Women are advancing and community banks may find opportunity arising alongside. The number of women on the boards of Fortune 500 companies has jumped to 20.0% at the end of 2017 vs. 15.7% in 2010. The number of startups run by women is also outpacing men. Millennials seem to accelerate this trend, as more young women are enrolled in graduate schools and they are earning a larger number of advanced degrees than their male colleagues.
This avalanche of good news in favor of women could be an opportunity for community banks to attract customers that are doing well and gaining power. Two specific business segments seem especially promising: wealth management and small business loans.
Women control more than 50% of the personal wealth in America, and still according to the Boston Consulting Group, only 2% of banks specify women as a client special interest.
The opportunity is even greater for loans. A survey recently conducted by Dun and Bradstreet and Pepperdine University shows that only 30% of women who own their company could get a loan from their bank during the previous 3 months, vs. all owners at 50%. When thinking about future debt financing in the next 6 months, 44% of all interviewees said it would be easy, only 21% of the women thought the same.

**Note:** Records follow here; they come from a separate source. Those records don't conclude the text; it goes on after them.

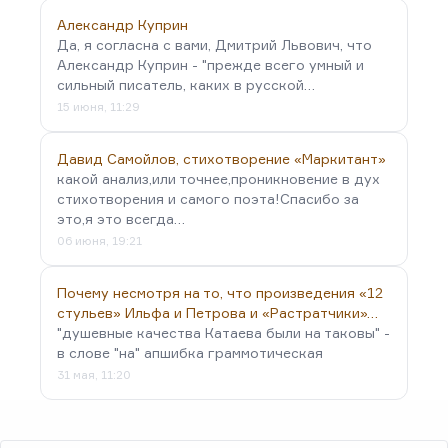
Александр Куприн
Да, я согласна с вами, Дмитрий Львович, что
Александр Куприн - "прежде всего умный и
сильный писатель, каких в русской…
15 июня, 11:29
Давид Самойлов, стихотворение «Маркитант»
какой анализ,или точнее,проникновение в дух
стихотворения и самого поэта!Спасибо за
это,я это всегда…
06 июня, 19:21
Почему несмотря на то, что произведения «12
стульев» Ильфа и Петрова и «Растратчики»…
"душевные качества Катаева были на таковы" -
в слове "на" апшибка граммотическая
31 мая, 11:20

To back this perception up, research by Northeastern University and Babson found that women receive smaller loan amounts than men, even when they present similar corporate performance and have the same number of employees.
Things are shifting, as a few big banks are already changing their approach. Bank of Montreal earmarked $2B for women entrepreneurs and other banks have done the same. Now is a good time for community banks to jump in too.
Research from Kantar UK also shows that women are 2x as likely as men to recommend their bank if they are satisfied with their latest transactions. Not only that, women have also been found to maintain greater savings, mortgage & insurance products than men.
Knowing all of this, it may be worthwhile to take another look at your marketing plan. See if you are maximizing your efforts in this key customer segment, and if not, strategize with your management about reaching out to more women.
Make no mistake, women business owners are an influential group. It may be as easy as tweaking a few marketing messages to give your bank that one-two punch of opportunity.